Activity:
Nothing but the pictures should be left out when you copy the records exactly.

_ _ _

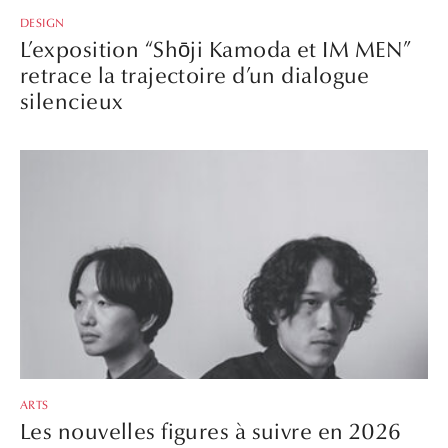
DESIGN
L’exposition “Shōji Kamoda et IM MEN”
retrace la trajectoire d’un dialogue
silencieux
ARTS
Les nouvelles figures à suivre en 2026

_ _ _

Expected answer:
DESIGN
L’exposition “Shōji Kamoda et IM MEN”
retrace la trajectoire d’un dialogue
silencieux
ARTS
Les nouvelles figures à suivre en 2026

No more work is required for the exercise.